Os segredos da magia
O que a bruxa ou mago das histórias têm em comum? Pode-se até estender a regra a outros seres fantásticos como fadas e duendes. O que têm em comum é a palavra. Há sempre uma palavra mágica para que o feitiço funcione. Uma palavra antiga, uma palavra de outra cultura, espécie, tempo ou dimensão. Um som fantástico que puxa as cordas da realidade ecoando o acorde das transformações. Com certa liberdade, é possível deduzir que o segredo da palavra mágica se estenda a outros seres mágicos, de outras culturas. Não escapa, sequer, a tardia mitologia cristã. Nela, o próprio criador faz uso da palavra mágica. “Faça-se a luz! E a luz se fez.”
A magia, então, pode-se deduzir, é algo diretamente ligado às palavras para diferentes culturas. Ligado à fantástica capacidade de comunicação do ser humano, que se desdobra como personagem radical na imagem-base dos seres fantásticos que mencionamos acima. Criaturas grandes ou pequenas, mas dotadas de duas pernas, dois braços, da capacidade de falar e dizer. E se é preciso ancorar a imaginação à realidade ao mencionar os frutos culturais da imaginação coletiva, também é possível tatear o mundo real ao percorrer o humano mundo das palavras sem abrir mão da magia.
É quando o viajante se dá conta que pisa os caminhos da etimologia, por exemplo, onde cada palavra cruzou a história do tempo para alcançar o presente. Chega com definição própria, mas com longa vida e com as torções que a realidade nos impõe. Do latim, do germânico, sabe-se lá de onde, traz uma longa vivência, e, como um genuíno local com traços estrangeiros, não precisa sequer adaptar-se a um mundo que já é seu, independente dos cabelos grossos e pretos, dos olhos claros e turvos, dos lábios carnudos, fortes, mágicos ou das fugidias matizes cutâneas.
Vide a brasileiríssima palavra “folclore”. Do inglês, folk, interior, e lore, conhecimento.

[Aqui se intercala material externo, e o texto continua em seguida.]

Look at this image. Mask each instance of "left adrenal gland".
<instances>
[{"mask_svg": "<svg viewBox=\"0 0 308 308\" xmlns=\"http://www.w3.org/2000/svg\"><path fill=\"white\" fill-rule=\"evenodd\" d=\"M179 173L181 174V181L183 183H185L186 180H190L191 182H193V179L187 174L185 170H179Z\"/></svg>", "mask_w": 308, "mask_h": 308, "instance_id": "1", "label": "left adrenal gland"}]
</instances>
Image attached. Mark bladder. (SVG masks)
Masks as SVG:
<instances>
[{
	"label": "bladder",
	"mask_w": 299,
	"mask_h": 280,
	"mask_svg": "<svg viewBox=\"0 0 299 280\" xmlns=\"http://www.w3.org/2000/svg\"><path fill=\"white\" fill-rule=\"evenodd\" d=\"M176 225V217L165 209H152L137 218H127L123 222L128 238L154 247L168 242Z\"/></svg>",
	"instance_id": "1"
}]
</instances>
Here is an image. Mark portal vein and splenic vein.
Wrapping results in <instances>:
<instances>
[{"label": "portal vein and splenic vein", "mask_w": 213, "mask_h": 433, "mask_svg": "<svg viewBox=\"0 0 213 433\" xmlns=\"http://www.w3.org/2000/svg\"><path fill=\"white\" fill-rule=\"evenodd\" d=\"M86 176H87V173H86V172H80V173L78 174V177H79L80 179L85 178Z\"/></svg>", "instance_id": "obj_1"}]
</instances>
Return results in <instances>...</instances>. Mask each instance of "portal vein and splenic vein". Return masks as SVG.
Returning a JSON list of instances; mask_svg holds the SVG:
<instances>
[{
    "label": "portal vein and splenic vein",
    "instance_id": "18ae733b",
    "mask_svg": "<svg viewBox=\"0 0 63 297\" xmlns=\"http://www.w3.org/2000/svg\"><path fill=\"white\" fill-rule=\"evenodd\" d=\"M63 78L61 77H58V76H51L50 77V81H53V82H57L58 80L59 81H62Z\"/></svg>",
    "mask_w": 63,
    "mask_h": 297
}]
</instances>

O conhecimento do interior, com suas ervas, superstições, estórias, dogmas, segredos, temores, conselhos, exemplos e orientações. Mas por que caminhos seguimos nessa tortuosa história? Outro segredo do feitiço, do inglês, spell — que também significa soletrar, em tradução livre — é que o resultado do prodigioso ato é tão imprevisto quanto qualquer ação ou palavra crua da draconiana rotina de nossa espécie. Logo, não se trata de um deus ex machina, recurso literário onde lançamos mão do absurdo para resolver uma situação aparentemente impossível.

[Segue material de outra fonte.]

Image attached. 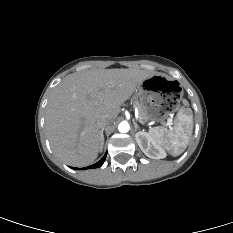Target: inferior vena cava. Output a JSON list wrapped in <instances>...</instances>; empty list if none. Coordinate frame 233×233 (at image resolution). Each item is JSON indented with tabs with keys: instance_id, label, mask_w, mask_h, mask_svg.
I'll return each instance as SVG.
<instances>
[{
	"instance_id": "inferior-vena-cava-1",
	"label": "inferior vena cava",
	"mask_w": 233,
	"mask_h": 233,
	"mask_svg": "<svg viewBox=\"0 0 233 233\" xmlns=\"http://www.w3.org/2000/svg\"><path fill=\"white\" fill-rule=\"evenodd\" d=\"M110 124H111L110 120L107 119V118H105V117L101 118V119L98 121V126H99L101 129H103V130H104V128H105L106 126H108V125H110Z\"/></svg>"
}]
</instances>
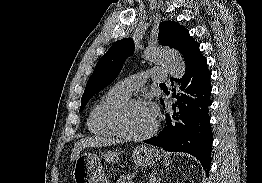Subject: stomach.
Wrapping results in <instances>:
<instances>
[{"instance_id": "obj_1", "label": "stomach", "mask_w": 262, "mask_h": 183, "mask_svg": "<svg viewBox=\"0 0 262 183\" xmlns=\"http://www.w3.org/2000/svg\"><path fill=\"white\" fill-rule=\"evenodd\" d=\"M102 156L109 163L119 160V153L114 150H107ZM132 157L134 162L143 167L152 166L161 158V153L155 147L138 146L133 150ZM73 180L75 183H109L102 168L100 158L96 154H81L73 167Z\"/></svg>"}]
</instances>
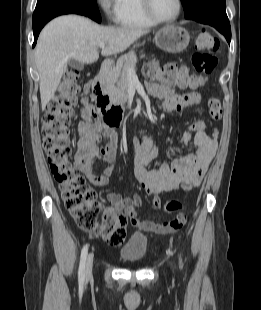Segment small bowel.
Returning a JSON list of instances; mask_svg holds the SVG:
<instances>
[{"label": "small bowel", "mask_w": 261, "mask_h": 310, "mask_svg": "<svg viewBox=\"0 0 261 310\" xmlns=\"http://www.w3.org/2000/svg\"><path fill=\"white\" fill-rule=\"evenodd\" d=\"M147 91L163 101V107L168 111L181 110L190 105L201 102V95L195 90L179 93L164 84L149 82ZM88 87L81 100V115L83 121L77 127L78 142L74 158V167L81 171L85 178L93 185L104 186L109 182L114 172L117 160V136L110 129L98 128L91 119L93 108L87 97ZM196 146V152L174 160L171 164L162 163L152 170L147 166L158 154V147L154 137L144 131L142 142L134 141V175L142 189L153 197L155 207L159 206L158 195L162 192L178 189L186 182L198 185L217 150L216 137L208 136L204 131V123L197 121L189 126L182 135V141L186 144L192 139ZM98 161L105 163L100 173L95 172ZM111 207L105 210L104 215L126 214L131 225L142 230H149V221H141L136 213V207L141 205V197L134 194L130 197H122L113 192L107 194Z\"/></svg>", "instance_id": "small-bowel-1"}]
</instances>
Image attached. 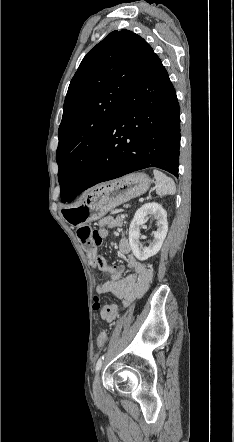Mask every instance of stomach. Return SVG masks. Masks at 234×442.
Here are the masks:
<instances>
[{
    "label": "stomach",
    "mask_w": 234,
    "mask_h": 442,
    "mask_svg": "<svg viewBox=\"0 0 234 442\" xmlns=\"http://www.w3.org/2000/svg\"><path fill=\"white\" fill-rule=\"evenodd\" d=\"M150 183L148 175L137 172L96 186L80 203L63 210V217L72 226L96 221L120 204L144 194Z\"/></svg>",
    "instance_id": "1"
}]
</instances>
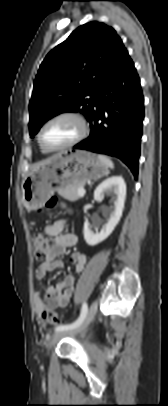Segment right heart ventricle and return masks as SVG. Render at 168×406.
<instances>
[{
	"mask_svg": "<svg viewBox=\"0 0 168 406\" xmlns=\"http://www.w3.org/2000/svg\"><path fill=\"white\" fill-rule=\"evenodd\" d=\"M42 152H43V153H47V151H45V150H43V149H42Z\"/></svg>",
	"mask_w": 168,
	"mask_h": 406,
	"instance_id": "right-heart-ventricle-1",
	"label": "right heart ventricle"
}]
</instances>
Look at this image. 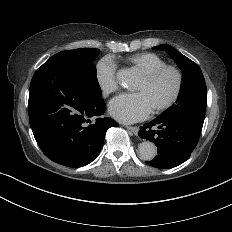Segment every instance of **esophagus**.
I'll list each match as a JSON object with an SVG mask.
<instances>
[{"label": "esophagus", "mask_w": 232, "mask_h": 232, "mask_svg": "<svg viewBox=\"0 0 232 232\" xmlns=\"http://www.w3.org/2000/svg\"><path fill=\"white\" fill-rule=\"evenodd\" d=\"M126 128H127L128 130H130L132 133H134L135 135L138 134L139 127H137V126H126Z\"/></svg>", "instance_id": "esophagus-1"}]
</instances>
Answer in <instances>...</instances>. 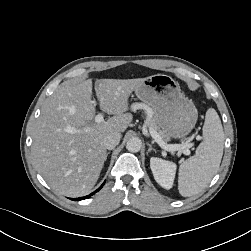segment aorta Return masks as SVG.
I'll list each match as a JSON object with an SVG mask.
<instances>
[{"label": "aorta", "instance_id": "1", "mask_svg": "<svg viewBox=\"0 0 251 251\" xmlns=\"http://www.w3.org/2000/svg\"><path fill=\"white\" fill-rule=\"evenodd\" d=\"M141 147H142V142L138 137H132L126 143V149L129 152L133 153L138 152L140 151Z\"/></svg>", "mask_w": 251, "mask_h": 251}]
</instances>
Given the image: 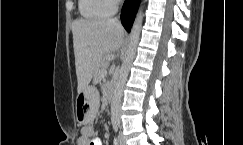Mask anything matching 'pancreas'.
Segmentation results:
<instances>
[{"mask_svg": "<svg viewBox=\"0 0 243 145\" xmlns=\"http://www.w3.org/2000/svg\"><path fill=\"white\" fill-rule=\"evenodd\" d=\"M107 66H108V62L105 59H103L99 63L98 70L95 73V80L96 81H100L103 78V75H105V73H106Z\"/></svg>", "mask_w": 243, "mask_h": 145, "instance_id": "obj_1", "label": "pancreas"}]
</instances>
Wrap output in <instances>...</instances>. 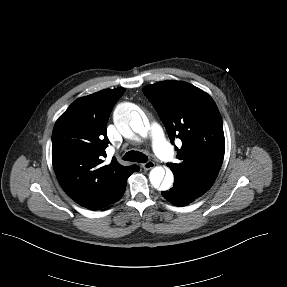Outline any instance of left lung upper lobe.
<instances>
[{
  "instance_id": "5c2ea615",
  "label": "left lung upper lobe",
  "mask_w": 287,
  "mask_h": 287,
  "mask_svg": "<svg viewBox=\"0 0 287 287\" xmlns=\"http://www.w3.org/2000/svg\"><path fill=\"white\" fill-rule=\"evenodd\" d=\"M163 121L169 138L182 141L177 163H168L175 177L206 192L221 168L225 139L221 115L213 99L185 82L162 81L143 88Z\"/></svg>"
}]
</instances>
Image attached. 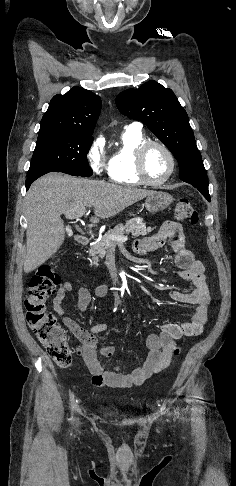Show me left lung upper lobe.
<instances>
[{
  "label": "left lung upper lobe",
  "mask_w": 236,
  "mask_h": 486,
  "mask_svg": "<svg viewBox=\"0 0 236 486\" xmlns=\"http://www.w3.org/2000/svg\"><path fill=\"white\" fill-rule=\"evenodd\" d=\"M116 105L122 114L143 122L166 145L179 163L180 179L210 201L207 174L194 133L173 91L149 81L138 89L121 92Z\"/></svg>",
  "instance_id": "1"
}]
</instances>
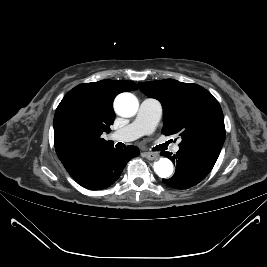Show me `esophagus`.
<instances>
[{
	"label": "esophagus",
	"instance_id": "34e87169",
	"mask_svg": "<svg viewBox=\"0 0 267 267\" xmlns=\"http://www.w3.org/2000/svg\"><path fill=\"white\" fill-rule=\"evenodd\" d=\"M144 156L149 160H156L159 157L158 154L152 152H145Z\"/></svg>",
	"mask_w": 267,
	"mask_h": 267
}]
</instances>
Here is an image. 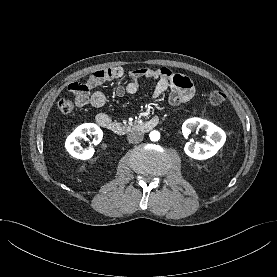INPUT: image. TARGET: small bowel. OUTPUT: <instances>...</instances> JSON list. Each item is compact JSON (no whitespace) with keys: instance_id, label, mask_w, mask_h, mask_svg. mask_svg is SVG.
<instances>
[{"instance_id":"obj_1","label":"small bowel","mask_w":277,"mask_h":277,"mask_svg":"<svg viewBox=\"0 0 277 277\" xmlns=\"http://www.w3.org/2000/svg\"><path fill=\"white\" fill-rule=\"evenodd\" d=\"M123 75L124 70L121 67L98 70L88 76L83 83H79V86L85 87L84 90H75L76 83L71 84L69 89L75 95L78 106L90 104L95 108H101L106 103V96L100 91L90 94V89L108 81L121 79ZM142 79L156 81L153 91L154 99H158L166 91H169V101L173 105L187 103L195 94V87L188 77L173 73L166 67H161L158 69L139 68L130 71L129 80L117 85L116 95L123 97L125 94H135ZM102 119H110V117L106 113H99L96 116L97 123L99 124Z\"/></svg>"}]
</instances>
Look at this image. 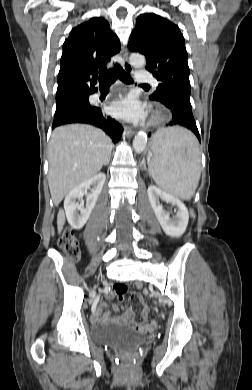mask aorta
Masks as SVG:
<instances>
[{"mask_svg": "<svg viewBox=\"0 0 252 390\" xmlns=\"http://www.w3.org/2000/svg\"><path fill=\"white\" fill-rule=\"evenodd\" d=\"M130 64L134 67H144L145 57L140 54H132L129 58ZM147 144V135L144 132H139L133 140V148L136 153H141Z\"/></svg>", "mask_w": 252, "mask_h": 390, "instance_id": "obj_1", "label": "aorta"}]
</instances>
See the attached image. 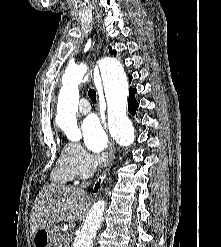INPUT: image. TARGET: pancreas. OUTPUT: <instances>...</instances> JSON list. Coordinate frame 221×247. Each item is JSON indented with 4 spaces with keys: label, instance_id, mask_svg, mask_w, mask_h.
I'll use <instances>...</instances> for the list:
<instances>
[{
    "label": "pancreas",
    "instance_id": "pancreas-1",
    "mask_svg": "<svg viewBox=\"0 0 221 247\" xmlns=\"http://www.w3.org/2000/svg\"><path fill=\"white\" fill-rule=\"evenodd\" d=\"M53 231L54 247H68L67 238L60 233V228L56 227Z\"/></svg>",
    "mask_w": 221,
    "mask_h": 247
}]
</instances>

Magia e palavra são honestas nessa situação. São imprevisíveis em seus resultados. Eis o segredo. Não há magia (spell) que dê completamente certo. É a nossa contribuição na cadeia do caos que nos rege. Mas, como os exóticos feiticeiros das fantasias, desastrados condutores do inesperado da sabedoria, aqueles que falam do coração seguem improvisando pelo caminho trôpego da vida. Um abismo, uma flor, um sorriso, uma dor. Falar é fazer. A palavra exibe o coração, o que há de mais sensível, e entendemos o mundo tão mutante quanto a mágica e as palavras. A melhor das mágicas tem âncora na realidade quando a mentira é ilusão medíocre de estelionatários.

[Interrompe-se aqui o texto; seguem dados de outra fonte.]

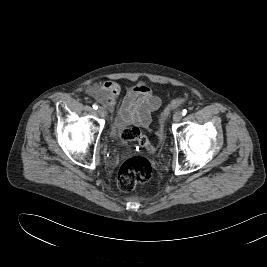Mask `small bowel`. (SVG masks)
I'll list each match as a JSON object with an SVG mask.
<instances>
[{"label": "small bowel", "mask_w": 267, "mask_h": 267, "mask_svg": "<svg viewBox=\"0 0 267 267\" xmlns=\"http://www.w3.org/2000/svg\"><path fill=\"white\" fill-rule=\"evenodd\" d=\"M121 86L116 81H106L94 84L89 93L110 109L117 108V97L121 93ZM162 101L153 93L151 87L138 81L128 87L118 108L117 122L120 127L137 125L147 128L152 120V113L160 108Z\"/></svg>", "instance_id": "c3829d8e"}]
</instances>
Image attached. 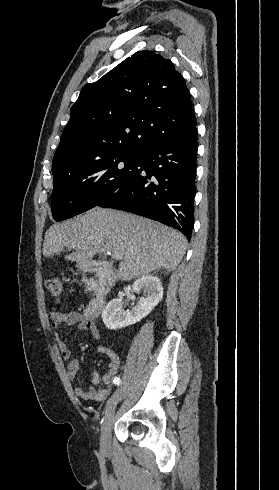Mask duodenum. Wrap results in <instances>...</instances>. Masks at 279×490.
Here are the masks:
<instances>
[{
    "label": "duodenum",
    "mask_w": 279,
    "mask_h": 490,
    "mask_svg": "<svg viewBox=\"0 0 279 490\" xmlns=\"http://www.w3.org/2000/svg\"><path fill=\"white\" fill-rule=\"evenodd\" d=\"M84 269L97 274L101 283L98 294L88 302L84 310L86 318L94 319L101 312L110 289L116 283V274L113 266L106 261H87L84 263Z\"/></svg>",
    "instance_id": "1"
}]
</instances>
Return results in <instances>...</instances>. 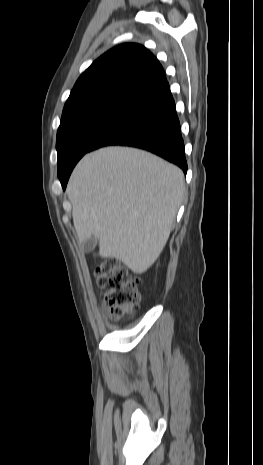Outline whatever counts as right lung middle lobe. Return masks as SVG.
I'll return each mask as SVG.
<instances>
[{
  "mask_svg": "<svg viewBox=\"0 0 263 465\" xmlns=\"http://www.w3.org/2000/svg\"><path fill=\"white\" fill-rule=\"evenodd\" d=\"M129 97H104L62 113L57 131L59 179L71 173L79 159L135 103Z\"/></svg>",
  "mask_w": 263,
  "mask_h": 465,
  "instance_id": "right-lung-middle-lobe-1",
  "label": "right lung middle lobe"
}]
</instances>
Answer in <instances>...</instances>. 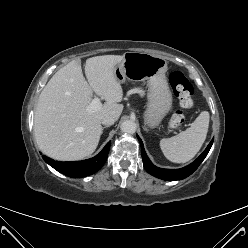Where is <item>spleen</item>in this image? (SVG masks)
I'll use <instances>...</instances> for the list:
<instances>
[{"instance_id":"obj_1","label":"spleen","mask_w":248,"mask_h":248,"mask_svg":"<svg viewBox=\"0 0 248 248\" xmlns=\"http://www.w3.org/2000/svg\"><path fill=\"white\" fill-rule=\"evenodd\" d=\"M209 113L203 111L190 128L171 138L160 140V148L164 156L174 163L190 161L201 149L208 132Z\"/></svg>"}]
</instances>
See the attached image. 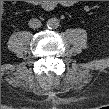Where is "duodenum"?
<instances>
[{
  "mask_svg": "<svg viewBox=\"0 0 109 109\" xmlns=\"http://www.w3.org/2000/svg\"><path fill=\"white\" fill-rule=\"evenodd\" d=\"M35 5H39L40 4V2H36V3H34Z\"/></svg>",
  "mask_w": 109,
  "mask_h": 109,
  "instance_id": "1",
  "label": "duodenum"
}]
</instances>
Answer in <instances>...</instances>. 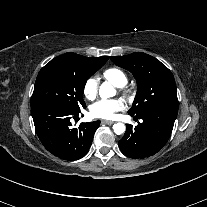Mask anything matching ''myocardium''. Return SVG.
I'll return each instance as SVG.
<instances>
[{"label": "myocardium", "mask_w": 207, "mask_h": 207, "mask_svg": "<svg viewBox=\"0 0 207 207\" xmlns=\"http://www.w3.org/2000/svg\"><path fill=\"white\" fill-rule=\"evenodd\" d=\"M123 96L127 101L132 102L134 100L135 94L133 91L126 89L123 91Z\"/></svg>", "instance_id": "myocardium-1"}]
</instances>
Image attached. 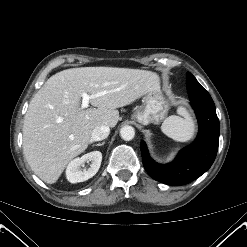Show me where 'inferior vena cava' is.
Segmentation results:
<instances>
[{"mask_svg":"<svg viewBox=\"0 0 247 247\" xmlns=\"http://www.w3.org/2000/svg\"><path fill=\"white\" fill-rule=\"evenodd\" d=\"M110 133V128L106 125H100L93 129L91 140L92 141H101L108 137Z\"/></svg>","mask_w":247,"mask_h":247,"instance_id":"obj_1","label":"inferior vena cava"}]
</instances>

Por isso é tão importante dizer. Rasgar o véu do mistério sabendo que a solução que a palavra trará virá com novos desafios. Por isso, pode-se falar de tantas formas, em enigmas, parlendas, prosas e poesias. O que o “avô” evoca? Como conjurar o “amor”? Porque é tão difícil bradar “não”, bradar “basta”, bradar “chega”? A palavra é chave. E se não dissermos a tempo o que precisamos, o molho de chaves se tornará cada vez mais cheio e pesado, com soluções para segredos que já não existem mais e de que nunca poderemos nos livrar.